Standout Single: “Will Do” For a band that does the more harrowing side of human nature so well, “Will Do” is still something of a triumph. At once one of the sweetest and saddest songs this year.
Wild Flag Wild Flag (Merge)
As super a group as you can compile in this day and age, the combined talents of Carrie Brownstein, Mary Timony, Janet Weiss and Rebecca Cole far exceed the sum of their parts. The whole album is an all-out blitz, hitting you from every direction, with a special focus on drums, keyboard and knockout harmonies. In the end, the band’s real triumph is in showing that straightforward rock ‘n’ roll can still hit you where it hurts.
Standout Single: “Romance” All killer — from the opening riff to the handclap ender to the most addictive chorus of 2011.
Wye Oak Civilian (Merge)
The most notable element of Civilian is the extreme density of the album as a whole. Despite the tenderness and the care that emanates from Jenn Wasner’s voice, the full-scale guitar assault is so heavy as to push this Merge indie rock band close to Torche territory. Which makes for an unexpectedly effective vehicle for the album’s main ingredient: doubt. Rather than shy away or play with insecurity, Wye Oak confronts their demons head on. The contrast between the soft-loud-soft, soothing-reckless-calming tendencies becomes a thrilling ride.

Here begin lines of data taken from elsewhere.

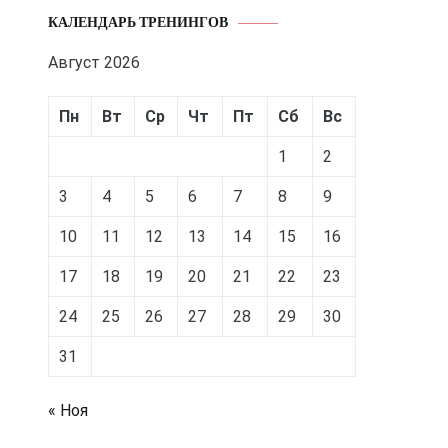
КАЛЕНДАРЬ ТРЕНИНГОВ
Август 2026
Пн
Вт
Ср
Чт
Пт
Сб
Вс
1
2
3
4
5
6
7
8
9
10
11
12
13
14
15
16
17
18
19
20
21
22
23
24
25
26
27
28
29
30
31
« Ноя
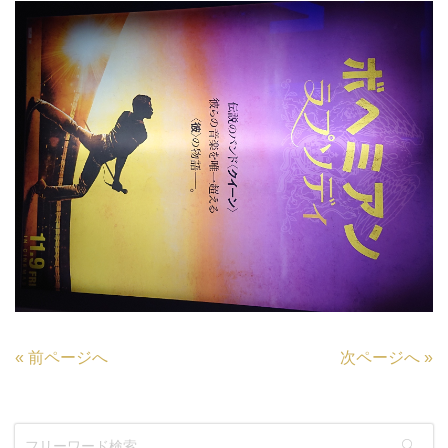
«
前ページへ
次ページへ
»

Standout Single: “Dogs Eyes” It is a visceral experience to feel “Dog Eyes” go from the awkwardness of its opening to the deluge of the chorus to the overwhelming apotheosis of the coda.
Zola Jesus Conatus (Sacred Bones)
This album should be looked back at as Zola Jesus’s coming-out party. She is both at the height of her abilities as well as her accessibility, outmaneuvering Lady Gaga in theatricality, art historical and critical theory fluency, and sheer force of songwriting. Nika Danilova takes dark, constrictive music and turns it into expansive electronic textures seemingly built for the sole purpose of exercising her voice. Only these exercises aren’t practice anymore. They’re the real deal.
Standout Single: “Lick the Palm of the Burning Handshake” This is Zola Jesus at full force, going so far off the dramatic spectrum to render it pointless. “Big” is an understatement, and Danilova enters rarefied territory inhabited by the Kate Bush’s and Mariah Carey’s of the world.